Dr Sylvie Briand de l’Oms: Les épidémies ont toujours un impact sur la société…
Santé
Par
LANATION, le 27 mai 2020
à
08h05
Dr Sylvie Briand, directrice du Département de préparation aux risques infectieux mondiaux de l'Organisation mondiale de la Santé, répond ici aux questions de Maryn McKenna, journaliste et auteure indépendante spécialisée en santé publique, responsable du Knight center for Journalism in the Americas et membre du Center for the Study of Human Health de l’Université Emory, par ailleurs instructrice principale du programme de formation ‘’Couvrir le COVID-19 maintenant et à l'avenir’’ qui mobilise plus de 150 pays.
Maryn McKenna : Dr Briand, pourriez-vous nous dire très brièvement comment la riposte de l'Oms au Covid-19 fonctionne et quel a été votre rôle dans cette réponse ?
Dr Sylvie Briand : L'Oms est une agence des Nations-unies et est gouvernée par 194 États membres. Et donc, nous travaillons, je veux dire, le secrétariat de l'Oms travaille pour ces 194 Etats membres. Et notre rôle en ce qui concerne le Covid-19 est guidé par le Règlement sanitaire international, qui est un accord juridique signé en 2005 par tous les États membres. Et ça donne d'abord à l'Oms le mandat de détecter les nouvelles situations d'urgence et de collaborer avec les États membres pour une détection précoce. Et puis nous véri?ons les informations. En?n, nous avons également le mandat de coordonner la riposte. Nous travaillons donc sur tous les aspects de la réponse à cette épidémie qui vont de la surveillance et de la collecte de données jusqu'au soutien technique aux États membres sur la façon de mettre en place une réponse efficace dans leur propre pays. Et aussi, nous fournissons des approvisionnements, par exemple, pour le diagnostic, ou les équipements de protection individuelle.

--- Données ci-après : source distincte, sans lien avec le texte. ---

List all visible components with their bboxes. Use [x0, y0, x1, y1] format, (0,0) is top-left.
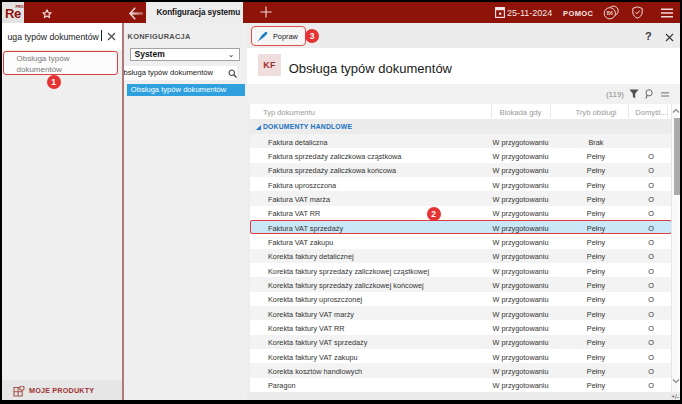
svg-text:B6: B6 [607, 11, 613, 16]
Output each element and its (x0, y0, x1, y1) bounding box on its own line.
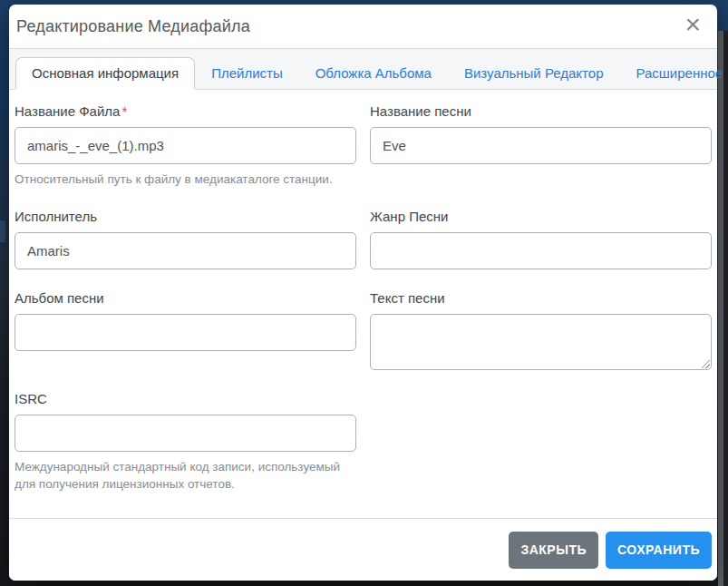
lyrics-textarea[interactable] (370, 314, 712, 370)
form-grid: Название Файла* Относительный путь к фай… (15, 103, 712, 493)
modal-title: Редактирование Медиафайла (16, 17, 250, 36)
song-title-label: Название песни (370, 103, 712, 119)
field-artist: Исполнитель (15, 209, 356, 269)
genre-label: Жанр Песни (370, 209, 712, 224)
isrc-label: ISRC (15, 391, 356, 406)
field-isrc: ISRC Международный стандартный код запис… (15, 391, 356, 493)
modal-footer: ЗАКРЫТЬ СОХРАНИТЬ (9, 518, 717, 581)
tab-advanced[interactable]: Расширенное (619, 57, 728, 90)
tab-album-art[interactable]: Обложка Альбома (299, 57, 448, 90)
save-button[interactable]: СОХРАНИТЬ (606, 532, 712, 569)
tab-visual-editor[interactable]: Визуальный Редактор (448, 57, 620, 90)
field-song-title: Название песни (370, 103, 712, 164)
field-file-name: Название Файла* Относительный путь к фай… (15, 103, 356, 188)
file-name-label: Название Файла* (15, 103, 356, 119)
album-input[interactable] (15, 314, 356, 351)
close-button[interactable]: ЗАКРЫТЬ (509, 532, 598, 569)
file-name-label-text: Название Файла (15, 103, 120, 119)
isrc-help: Международный стандартный код записи, ис… (15, 458, 356, 493)
modal-header: Редактирование Медиафайла × (9, 5, 717, 49)
backdrop-right-edge (723, 31, 728, 586)
album-label: Альбом песни (15, 290, 356, 306)
required-asterisk: * (121, 103, 127, 119)
artist-label: Исполнитель (15, 209, 356, 224)
isrc-input[interactable] (15, 415, 356, 452)
lyrics-label: Текст песни (370, 290, 712, 306)
tab-playlists[interactable]: Плейлисты (195, 57, 299, 90)
backdrop-content-fragment (0, 220, 5, 242)
modal-body: Название Файла* Относительный путь к фай… (9, 90, 717, 493)
song-title-input[interactable] (370, 127, 712, 164)
artist-input[interactable] (15, 232, 356, 269)
tab-bar: Основная информация Плейлисты Обложка Ал… (9, 49, 717, 90)
field-album: Альбом песни (15, 290, 356, 351)
field-genre: Жанр Песни (370, 209, 712, 269)
tab-basic-info[interactable]: Основная информация (15, 57, 195, 90)
field-lyrics: Текст песни (370, 290, 712, 370)
edit-media-modal: Редактирование Медиафайла × Основная инф… (9, 5, 717, 581)
file-name-help: Относительный путь к файлу в медиакатало… (15, 171, 356, 188)
file-name-input[interactable] (15, 127, 356, 164)
close-icon[interactable]: × (677, 11, 710, 42)
genre-input[interactable] (370, 232, 712, 269)
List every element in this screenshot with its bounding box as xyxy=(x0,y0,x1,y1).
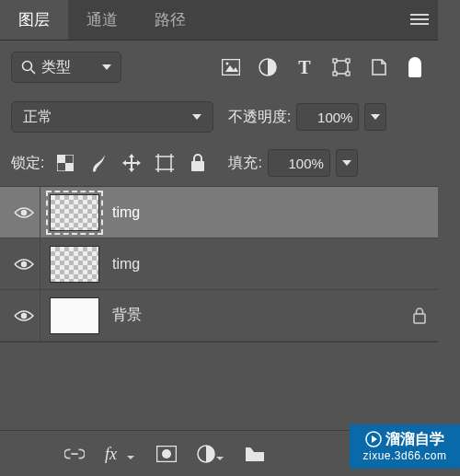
svg-text:T: T xyxy=(298,58,311,76)
layer-row[interactable]: timg xyxy=(0,187,438,238)
svg-point-29 xyxy=(20,261,26,266)
tab-label: 图层 xyxy=(18,9,50,30)
lock-position-button[interactable] xyxy=(121,153,142,173)
blend-mode-value: 正常 xyxy=(23,108,52,127)
lock-artboard-button[interactable] xyxy=(155,153,175,173)
layer-row[interactable]: 背景 xyxy=(0,290,438,342)
svg-marker-38 xyxy=(372,435,377,443)
filter-row: 类型 T xyxy=(0,41,438,94)
layer-name: 背景 xyxy=(112,306,401,325)
filter-toggle-icon xyxy=(408,57,421,77)
fill-label: 填充: xyxy=(228,154,261,173)
lock-label: 锁定: xyxy=(11,154,44,173)
svg-line-4 xyxy=(31,70,36,75)
svg-rect-18 xyxy=(158,157,171,169)
layer-list: timg timg 背景 xyxy=(0,186,438,342)
filter-pixel-button[interactable] xyxy=(221,57,241,77)
watermark-title: 溜溜自学 xyxy=(385,430,444,449)
brush-icon xyxy=(90,153,107,173)
lock-transparency-button[interactable] xyxy=(55,153,75,173)
filter-type-button[interactable]: T xyxy=(294,57,315,77)
tab-paths[interactable]: 路径 xyxy=(136,0,204,40)
opacity-dropdown-button[interactable] xyxy=(364,103,386,131)
opacity-input[interactable]: 100% xyxy=(296,103,359,131)
layer-visibility-toggle[interactable] xyxy=(7,187,40,238)
svg-rect-0 xyxy=(410,14,429,16)
lock-icon xyxy=(413,308,426,324)
svg-marker-6 xyxy=(225,65,238,72)
svg-rect-12 xyxy=(346,59,350,63)
checker-icon xyxy=(57,155,74,171)
blend-mode-select[interactable]: 正常 xyxy=(11,101,213,133)
svg-rect-11 xyxy=(333,59,337,63)
eye-icon xyxy=(14,205,34,220)
filter-type-select[interactable]: 类型 xyxy=(11,52,121,83)
svg-point-30 xyxy=(20,312,26,318)
svg-rect-2 xyxy=(410,23,429,25)
chevron-down-icon xyxy=(371,114,380,120)
tab-label: 路径 xyxy=(155,9,186,30)
layer-thumbnail[interactable] xyxy=(50,246,99,283)
watermark-url: zixue.3d66.com xyxy=(362,449,446,464)
blend-row: 正常 不透明度: 100% xyxy=(0,94,438,140)
svg-point-35 xyxy=(162,449,171,459)
panel-menu-button[interactable] xyxy=(401,14,438,27)
link-layers-button[interactable] xyxy=(64,444,85,464)
layer-visibility-toggle[interactable] xyxy=(7,238,40,289)
opacity-label: 不透明度: xyxy=(228,108,291,127)
layer-name: timg xyxy=(112,256,438,273)
svg-rect-16 xyxy=(57,155,65,163)
chevron-down-icon xyxy=(192,114,201,120)
filter-adjustment-button[interactable] xyxy=(258,57,278,77)
filter-shape-button[interactable] xyxy=(331,57,351,77)
lock-icon xyxy=(190,154,205,172)
add-mask-button[interactable] xyxy=(156,444,177,464)
fill-input[interactable]: 100% xyxy=(268,149,330,177)
chevron-down-icon xyxy=(102,64,111,70)
layer-thumbnail[interactable] xyxy=(50,297,99,334)
svg-rect-1 xyxy=(410,18,429,20)
filter-toggle-switch[interactable] xyxy=(405,57,421,77)
filter-smartobject-button[interactable] xyxy=(368,57,388,77)
artboard-icon xyxy=(155,154,174,172)
eye-icon xyxy=(14,308,34,323)
folder-icon xyxy=(245,446,265,462)
fill-value: 100% xyxy=(289,156,324,171)
svg-point-28 xyxy=(20,209,26,215)
opacity-value: 100% xyxy=(317,110,352,125)
lock-all-button[interactable] xyxy=(188,153,208,173)
filter-type-label: 类型 xyxy=(41,58,97,77)
svg-point-7 xyxy=(226,63,229,65)
new-group-button[interactable] xyxy=(245,444,265,464)
svg-rect-14 xyxy=(346,72,350,75)
panel-tab-bar: 图层 通道 路径 xyxy=(0,0,438,41)
lock-row: 锁定: xyxy=(0,140,438,186)
svg-rect-27 xyxy=(191,161,204,171)
link-icon xyxy=(64,447,85,460)
play-icon xyxy=(365,431,382,447)
layer-visibility-toggle[interactable] xyxy=(7,290,40,341)
adjustment-layer-icon xyxy=(197,445,224,463)
svg-rect-31 xyxy=(414,314,425,323)
eye-icon xyxy=(14,257,34,272)
layer-style-button[interactable]: fx xyxy=(105,444,136,464)
tab-label: 通道 xyxy=(86,9,118,30)
adjustment-icon xyxy=(259,58,277,76)
svg-rect-17 xyxy=(65,163,74,171)
tab-channels[interactable]: 通道 xyxy=(68,0,136,40)
new-adjustment-button[interactable] xyxy=(197,444,224,464)
move-icon xyxy=(122,154,141,172)
fill-dropdown-button[interactable] xyxy=(336,149,358,177)
search-icon xyxy=(21,60,36,75)
layer-thumbnail[interactable] xyxy=(50,194,99,231)
chevron-down-icon xyxy=(342,160,351,166)
svg-rect-13 xyxy=(333,72,337,75)
lock-image-button[interactable] xyxy=(88,153,109,173)
tab-layers[interactable]: 图层 xyxy=(0,0,68,40)
layer-name: timg xyxy=(112,204,438,221)
image-icon xyxy=(222,59,240,75)
layer-row[interactable]: timg xyxy=(0,238,438,290)
svg-point-3 xyxy=(23,62,32,71)
layer-lock-indicator[interactable] xyxy=(401,308,438,324)
type-icon: T xyxy=(295,58,314,76)
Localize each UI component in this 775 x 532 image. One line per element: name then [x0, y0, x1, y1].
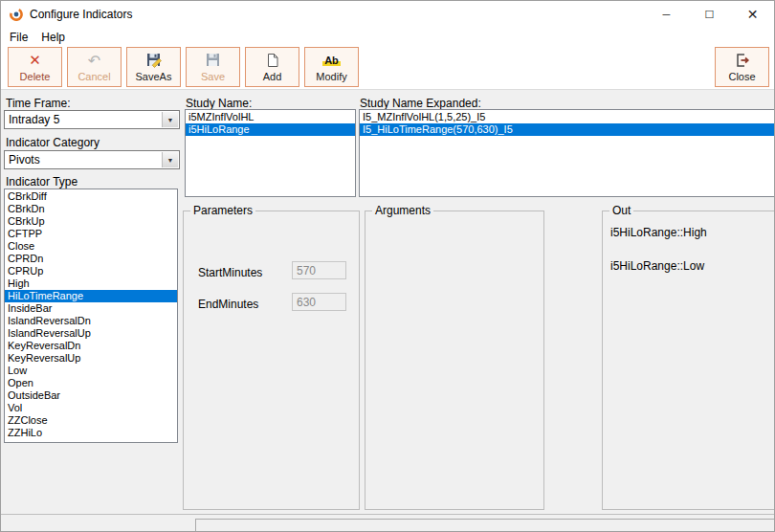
delete-icon: ✕	[29, 52, 41, 69]
cancel-button-label: Cancel	[78, 71, 110, 82]
list-item[interactable]: High	[5, 277, 177, 290]
parameters-groupbox: Parameters	[183, 211, 360, 510]
indicator-type-label: Indicator Type	[6, 175, 78, 188]
close-button-label: Close	[728, 71, 755, 82]
undo-icon: ↶	[88, 52, 100, 69]
study-name-listbox[interactable]: i5MZInflVolHLi5HiLoRange	[185, 109, 356, 197]
save-as-icon	[146, 52, 162, 69]
end-minutes-label: EndMinutes	[198, 298, 258, 311]
start-minutes-label: StartMinutes	[198, 266, 262, 279]
list-item[interactable]: CBrkDiff	[5, 190, 177, 203]
list-item[interactable]: Close	[5, 240, 177, 253]
delete-button-label: Delete	[20, 71, 51, 82]
app-logo-icon	[9, 7, 24, 22]
list-item[interactable]: InsideBar	[5, 302, 177, 315]
add-button[interactable]: Add	[245, 47, 299, 87]
list-item[interactable]: KeyReversalDn	[5, 340, 177, 352]
time-frame-label: Time Frame:	[6, 97, 71, 110]
list-item[interactable]: Vol	[5, 402, 177, 414]
save-as-button-label: SaveAs	[136, 71, 172, 82]
arguments-groupbox: Arguments	[365, 211, 544, 510]
modify-ab-icon: Ab	[322, 52, 341, 69]
time-frame-value: Intraday 5	[9, 111, 59, 128]
indicator-category-label: Indicator Category	[6, 136, 100, 149]
study-name-expanded-label: Study Name Expanded:	[360, 97, 481, 110]
titlebar: Configure Indicators ─ ☐ ✕	[1, 1, 774, 28]
list-item[interactable]: Open	[5, 377, 177, 389]
window-controls: ─ ☐ ✕	[645, 1, 774, 28]
list-item[interactable]: i5MZInflVolHL	[186, 111, 355, 123]
list-item[interactable]: I5_HiLoTimeRange(570,630)_I5	[360, 123, 775, 136]
list-item[interactable]: CPRUp	[5, 265, 177, 277]
list-item[interactable]: CBrkUp	[5, 215, 177, 228]
indicator-type-listbox[interactable]: CBrkDiffCBrkDnCBrkUpCFTPPCloseCPRDnCPRUp…	[4, 188, 178, 443]
menu-help[interactable]: Help	[34, 31, 72, 44]
list-item[interactable]: ZZClose	[5, 414, 177, 427]
list-item[interactable]: Low	[5, 365, 177, 377]
list-item[interactable]: CFTPP	[5, 228, 177, 240]
save-button-label: Save	[201, 71, 225, 82]
configure-indicators-window: Configure Indicators ─ ☐ ✕ File Help ✕ D…	[0, 0, 775, 532]
menu-bar: File Help	[1, 28, 774, 46]
list-item[interactable]: IslandReversalUp	[5, 327, 177, 340]
list-item[interactable]: OutsideBar	[5, 389, 177, 402]
delete-button[interactable]: ✕ Delete	[8, 47, 62, 87]
list-item: i5HiLoRange::Low	[610, 250, 707, 283]
modify-button-label: Modify	[316, 71, 346, 82]
modify-button[interactable]: Ab Modify	[304, 47, 359, 87]
close-window-button[interactable]: ✕	[731, 1, 774, 28]
cancel-button[interactable]: ↶ Cancel	[67, 47, 122, 87]
study-name-expanded-listbox[interactable]: I5_MZInflVolHL(1,5,25)_I5I5_HiLoTimeRang…	[359, 109, 775, 197]
list-item[interactable]: HiLoTimeRange	[5, 290, 177, 302]
close-button[interactable]: Close	[715, 47, 769, 87]
time-frame-dropdown[interactable]: Intraday 5 ▼	[4, 110, 180, 129]
menu-file[interactable]: File	[3, 31, 34, 44]
end-minutes-input[interactable]	[292, 293, 346, 311]
save-as-button[interactable]: SaveAs	[126, 47, 181, 87]
save-icon	[206, 52, 221, 69]
window-title: Configure Indicators	[30, 8, 132, 21]
maximize-button[interactable]: ☐	[688, 1, 731, 28]
list-item: i5HiLoRange::High	[610, 216, 707, 250]
list-item[interactable]: ZZHiLo	[5, 427, 177, 439]
indicator-category-value: Pivots	[9, 151, 40, 168]
indicator-category-dropdown[interactable]: Pivots ▼	[4, 150, 180, 169]
list-item[interactable]: CPRDn	[5, 253, 177, 265]
close-exit-icon	[735, 52, 750, 69]
parameters-title: Parameters	[190, 204, 255, 217]
list-item[interactable]: CBrkDn	[5, 203, 177, 215]
list-item[interactable]: IslandReversalDn	[5, 315, 177, 327]
start-minutes-input[interactable]	[292, 261, 346, 279]
save-button[interactable]: Save	[186, 47, 240, 87]
list-item[interactable]: i5HiLoRange	[186, 123, 355, 136]
out-list: i5HiLoRange::Highi5HiLoRange::Low	[610, 216, 707, 283]
list-item[interactable]: KeyReversalUp	[5, 352, 177, 365]
toolbar: ✕ Delete ↶ Cancel SaveAs	[1, 46, 774, 90]
chevron-down-icon[interactable]: ▼	[162, 112, 178, 127]
chevron-down-icon[interactable]: ▼	[162, 152, 178, 167]
minimize-button[interactable]: ─	[645, 1, 688, 28]
arguments-title: Arguments	[372, 204, 433, 217]
add-button-label: Add	[263, 71, 282, 82]
study-name-label: Study Name:	[186, 97, 252, 110]
list-item[interactable]: I5_MZInflVolHL(1,5,25)_I5	[360, 111, 775, 123]
status-panel	[195, 519, 775, 532]
out-title: Out	[609, 204, 633, 217]
bottom-divider	[1, 514, 774, 515]
new-document-icon	[265, 52, 280, 69]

Et lorsque nous aurons un vaccin ou des produits thérapeutiques, nous aiderons également le monde à accéder à ces produits médicaux.
Il est clair qu'un effort énorme est fait pour communiquer avec la presse et le public. Est-ce que l'Oms a des principes ou des stratégies de base pour informer le public et la presse sur les dangers tels que le Covid-19 ?
Oui, nous pensons qu'à l'Oms, nous avons beaucoup d'expériences dans la gestion des épidémies parce que nous y travaillons depuis la création de l'Oms. En fait, en 1948, cette agence a été créée après une épidémie de choléra en Égypte, où tous les pays ont réalisé que les épidémies ne connaissaient pas de frontières. Et si vous voulez vraiment contrôler efficacement les épidémies, vous devez vraiment travailler ensemble. C'est pourquoi l'Oms a un rôle central dans la lutte contre ces épidémies. Et une partie de la réaction est vraiment dans la communication, parce que vous devez vous assurer que tout le monde a accès à l'information, à la bonne information au bon moment, a?n qu'il puisse réellement agir sur cette information. Et la relation avec les médias est extrêmement importante, car les journalistes font partie de ces réponses. Nous demandons à chacun de se laver les mains, de garder une distance physique, de porter des masques. Et ainsi, tout le monde contribue à ralentir la transmission du virus. Et les médias et journalistes sont vraiment utiles pour transmettre ces messages, expliquer à la population ce qu'est cette maladie, ce qu'est ce virus et ce qu'il faut faire pour se protéger et protéger sa famille.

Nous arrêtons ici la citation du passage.